Dataset entries:
━━━

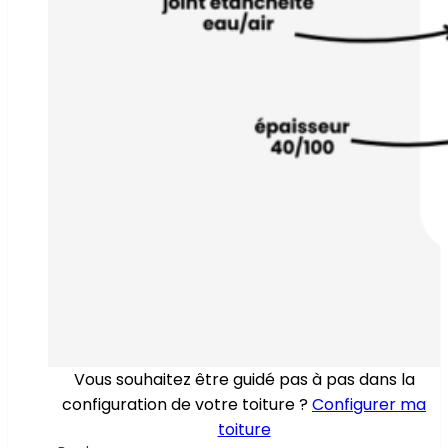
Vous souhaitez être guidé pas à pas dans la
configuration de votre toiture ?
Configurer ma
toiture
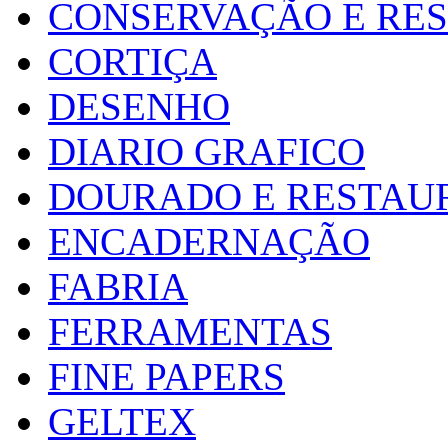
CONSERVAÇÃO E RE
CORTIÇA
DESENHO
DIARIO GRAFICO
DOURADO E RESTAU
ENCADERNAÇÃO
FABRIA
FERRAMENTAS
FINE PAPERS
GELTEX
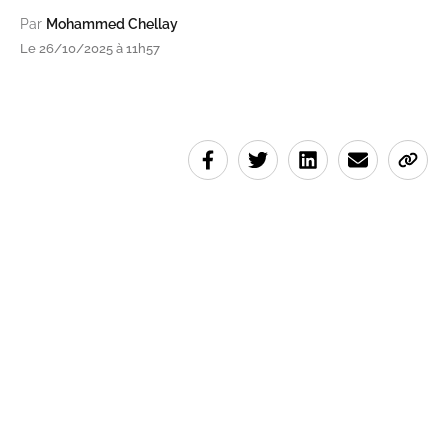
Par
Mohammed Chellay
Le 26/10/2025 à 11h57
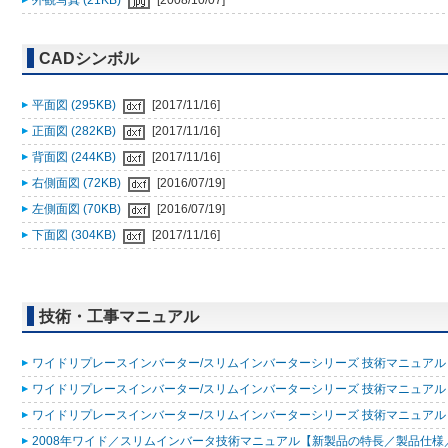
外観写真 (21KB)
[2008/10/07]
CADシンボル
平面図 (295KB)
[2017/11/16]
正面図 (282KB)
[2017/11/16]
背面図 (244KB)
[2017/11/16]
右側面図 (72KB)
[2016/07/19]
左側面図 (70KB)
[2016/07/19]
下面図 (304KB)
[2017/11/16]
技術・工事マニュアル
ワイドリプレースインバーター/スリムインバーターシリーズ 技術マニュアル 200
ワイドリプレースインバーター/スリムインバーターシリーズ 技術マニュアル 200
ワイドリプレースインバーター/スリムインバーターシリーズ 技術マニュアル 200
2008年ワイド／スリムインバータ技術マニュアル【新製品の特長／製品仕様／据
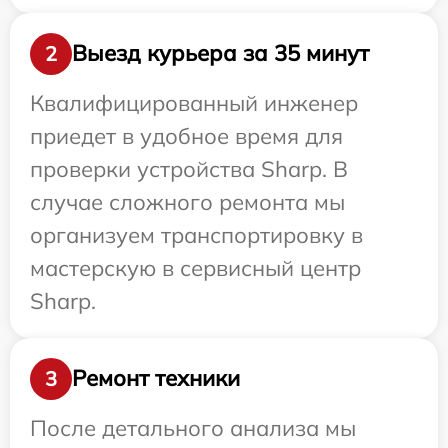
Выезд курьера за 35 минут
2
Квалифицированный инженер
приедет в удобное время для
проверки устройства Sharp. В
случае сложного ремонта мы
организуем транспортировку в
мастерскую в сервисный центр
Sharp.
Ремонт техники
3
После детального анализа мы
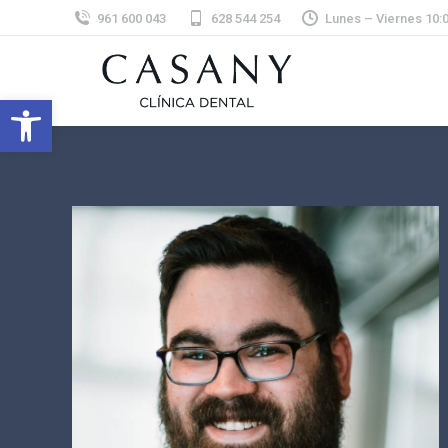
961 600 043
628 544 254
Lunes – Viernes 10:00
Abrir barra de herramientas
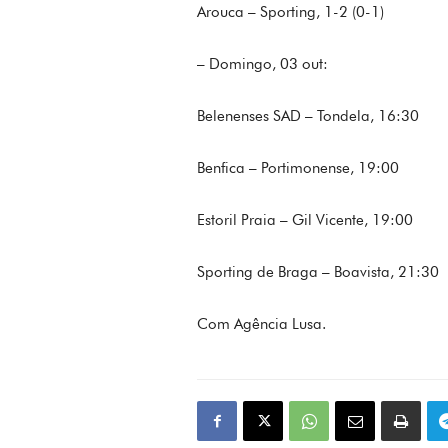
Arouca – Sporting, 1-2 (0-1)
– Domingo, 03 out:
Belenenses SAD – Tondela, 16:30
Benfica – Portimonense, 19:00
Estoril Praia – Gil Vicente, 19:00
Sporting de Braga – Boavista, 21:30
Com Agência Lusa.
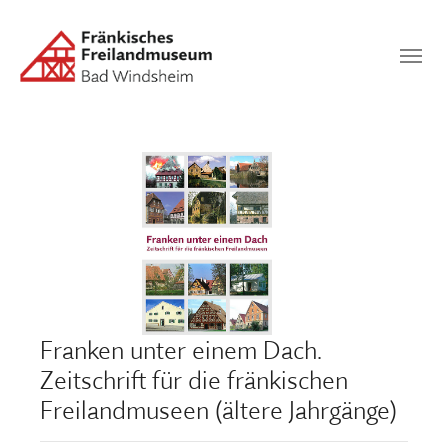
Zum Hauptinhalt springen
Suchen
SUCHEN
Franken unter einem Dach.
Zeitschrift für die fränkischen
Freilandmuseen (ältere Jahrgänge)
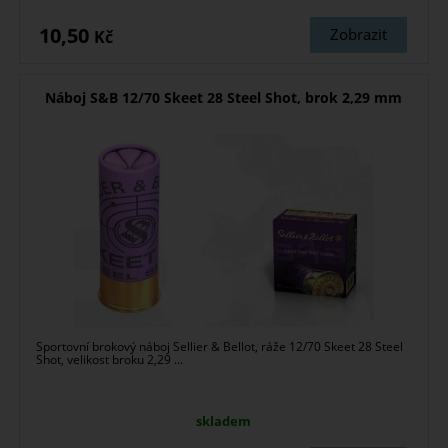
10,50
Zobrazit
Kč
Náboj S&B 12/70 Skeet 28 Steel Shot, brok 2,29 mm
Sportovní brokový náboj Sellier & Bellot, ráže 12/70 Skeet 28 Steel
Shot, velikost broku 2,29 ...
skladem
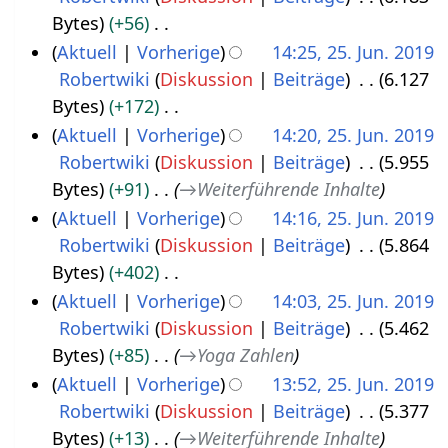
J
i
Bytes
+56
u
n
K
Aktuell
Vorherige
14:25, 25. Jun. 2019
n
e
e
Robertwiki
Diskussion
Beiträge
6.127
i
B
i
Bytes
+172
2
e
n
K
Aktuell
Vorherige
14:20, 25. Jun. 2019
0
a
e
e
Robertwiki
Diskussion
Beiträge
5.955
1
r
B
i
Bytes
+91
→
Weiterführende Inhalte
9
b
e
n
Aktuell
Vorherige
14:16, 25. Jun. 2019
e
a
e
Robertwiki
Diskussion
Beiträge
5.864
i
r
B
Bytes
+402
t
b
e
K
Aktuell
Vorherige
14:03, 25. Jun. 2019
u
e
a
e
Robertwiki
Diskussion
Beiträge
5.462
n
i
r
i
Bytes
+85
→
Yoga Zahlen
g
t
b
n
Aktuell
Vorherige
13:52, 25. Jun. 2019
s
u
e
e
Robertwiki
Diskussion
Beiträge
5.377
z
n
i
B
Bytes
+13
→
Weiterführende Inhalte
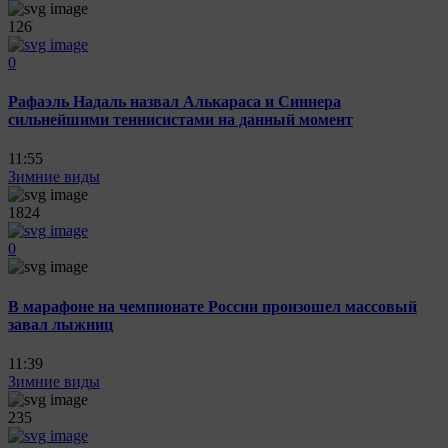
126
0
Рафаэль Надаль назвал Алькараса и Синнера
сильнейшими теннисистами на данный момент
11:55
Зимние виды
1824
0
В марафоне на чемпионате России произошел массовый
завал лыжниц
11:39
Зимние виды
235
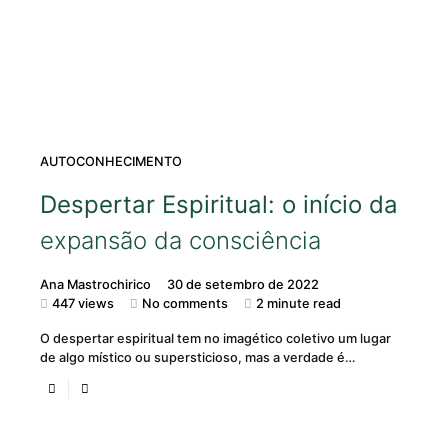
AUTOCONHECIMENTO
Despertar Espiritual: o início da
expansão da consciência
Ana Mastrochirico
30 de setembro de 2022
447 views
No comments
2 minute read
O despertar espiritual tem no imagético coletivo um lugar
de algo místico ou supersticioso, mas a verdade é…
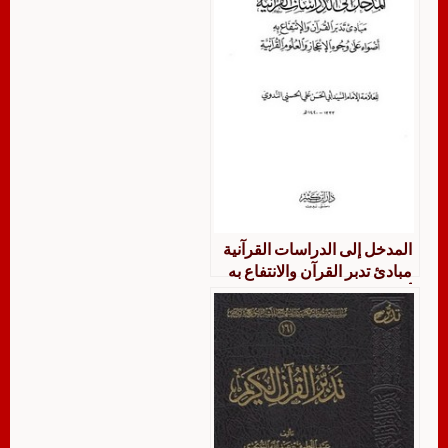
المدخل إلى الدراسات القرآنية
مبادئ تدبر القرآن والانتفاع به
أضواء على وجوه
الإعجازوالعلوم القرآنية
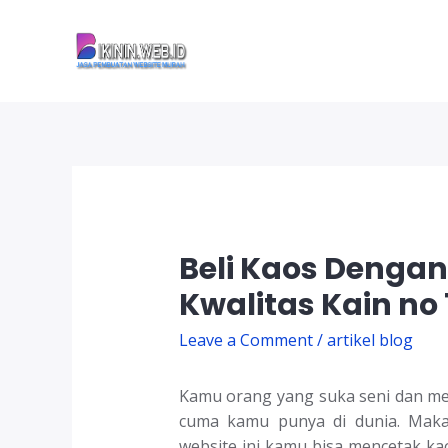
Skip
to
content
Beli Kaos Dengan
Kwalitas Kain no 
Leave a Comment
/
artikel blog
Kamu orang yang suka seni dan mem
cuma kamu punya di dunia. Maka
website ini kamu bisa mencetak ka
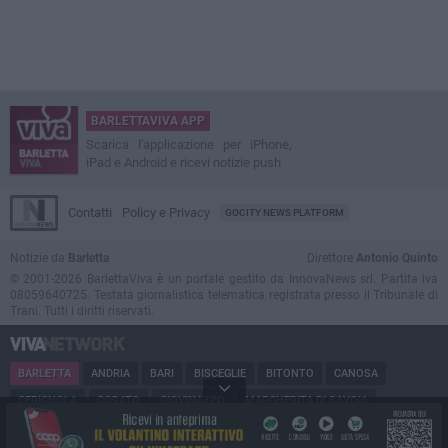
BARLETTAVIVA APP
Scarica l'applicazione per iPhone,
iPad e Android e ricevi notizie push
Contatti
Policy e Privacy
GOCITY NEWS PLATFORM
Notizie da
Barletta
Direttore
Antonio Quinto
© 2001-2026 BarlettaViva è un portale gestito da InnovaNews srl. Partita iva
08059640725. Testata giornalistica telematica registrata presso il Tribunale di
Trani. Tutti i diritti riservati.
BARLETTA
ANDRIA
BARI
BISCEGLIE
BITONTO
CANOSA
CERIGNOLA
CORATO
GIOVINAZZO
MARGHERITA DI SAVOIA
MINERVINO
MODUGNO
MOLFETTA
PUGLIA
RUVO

━━━

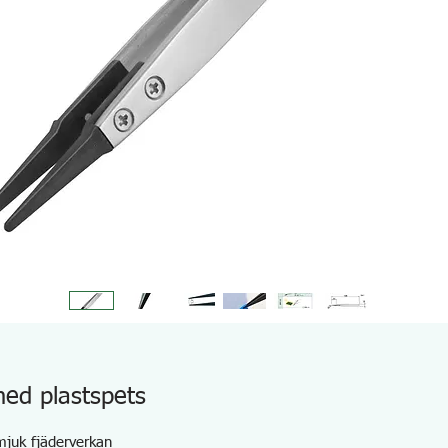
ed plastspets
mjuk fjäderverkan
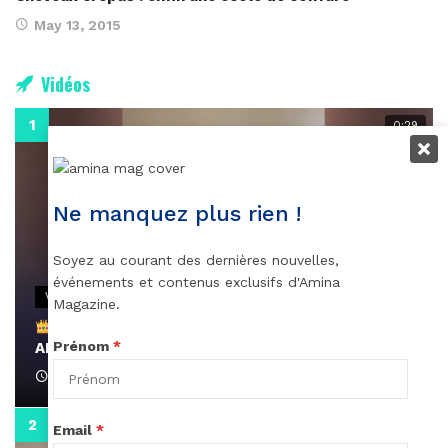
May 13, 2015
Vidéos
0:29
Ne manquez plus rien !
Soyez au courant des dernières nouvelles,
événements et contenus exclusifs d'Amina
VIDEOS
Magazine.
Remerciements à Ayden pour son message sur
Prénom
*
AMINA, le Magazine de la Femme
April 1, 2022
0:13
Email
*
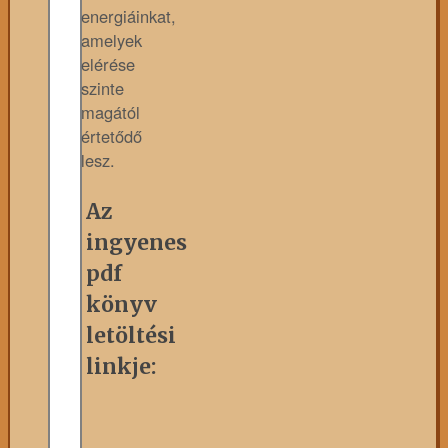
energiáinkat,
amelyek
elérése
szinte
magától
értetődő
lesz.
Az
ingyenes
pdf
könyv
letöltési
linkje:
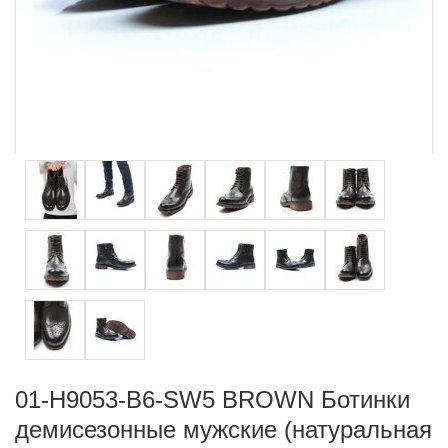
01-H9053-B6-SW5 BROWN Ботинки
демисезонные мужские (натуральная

━━━

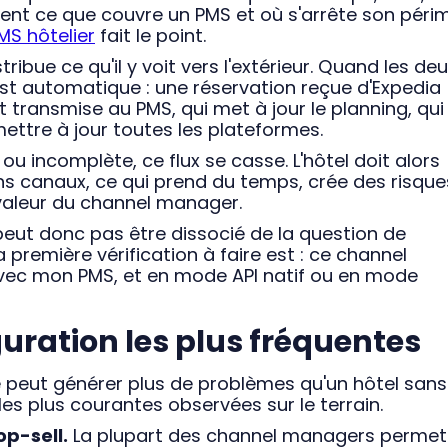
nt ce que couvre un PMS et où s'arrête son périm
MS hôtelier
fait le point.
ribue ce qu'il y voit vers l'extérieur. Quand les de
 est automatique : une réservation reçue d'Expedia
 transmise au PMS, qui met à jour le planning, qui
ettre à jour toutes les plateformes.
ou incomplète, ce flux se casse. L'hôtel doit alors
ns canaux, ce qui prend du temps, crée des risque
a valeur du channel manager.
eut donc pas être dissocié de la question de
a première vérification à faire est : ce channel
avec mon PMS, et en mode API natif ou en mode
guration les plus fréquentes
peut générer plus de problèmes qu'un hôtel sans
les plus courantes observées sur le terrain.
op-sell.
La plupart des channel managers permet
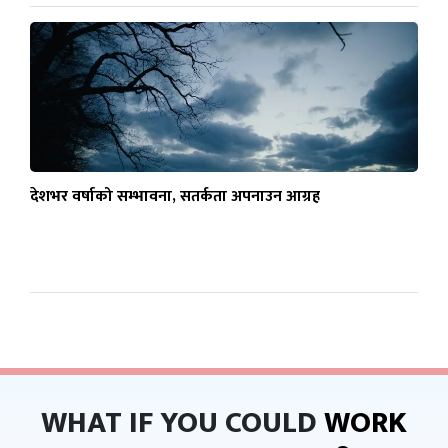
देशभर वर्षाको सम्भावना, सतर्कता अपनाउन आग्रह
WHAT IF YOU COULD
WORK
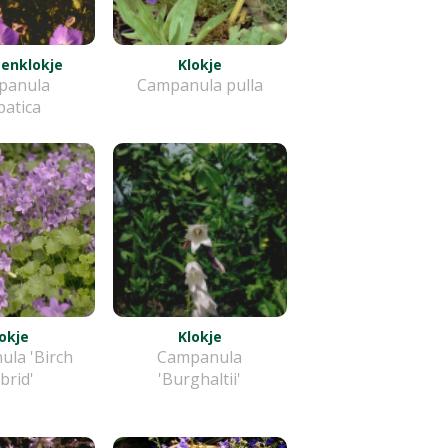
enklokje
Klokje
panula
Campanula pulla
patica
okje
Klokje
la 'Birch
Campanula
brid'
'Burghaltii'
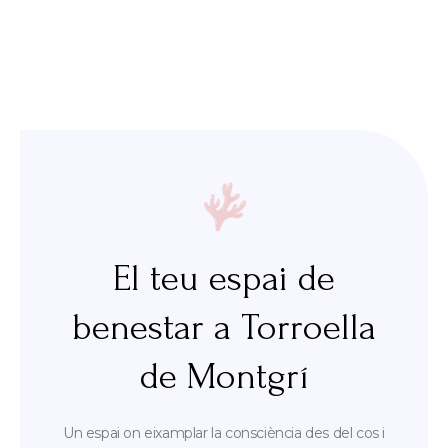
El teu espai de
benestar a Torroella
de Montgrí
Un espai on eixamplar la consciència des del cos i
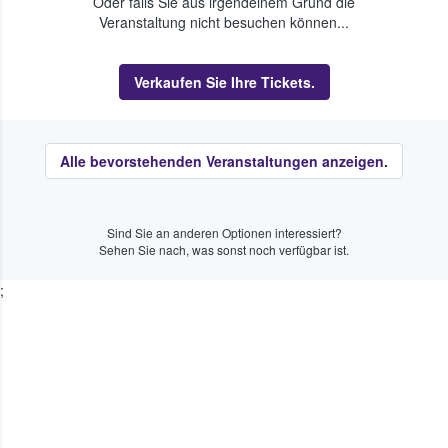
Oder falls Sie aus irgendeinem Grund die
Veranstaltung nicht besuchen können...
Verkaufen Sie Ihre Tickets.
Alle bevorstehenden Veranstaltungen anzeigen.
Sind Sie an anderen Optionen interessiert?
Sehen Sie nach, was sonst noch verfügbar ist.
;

━━━

Above are the records; report each line in them that includes the word "القرآنية".

• [Response for this exercise]:
المدخل إلى الدراسات القرآنية
الإعجازوالعلوم القرآنية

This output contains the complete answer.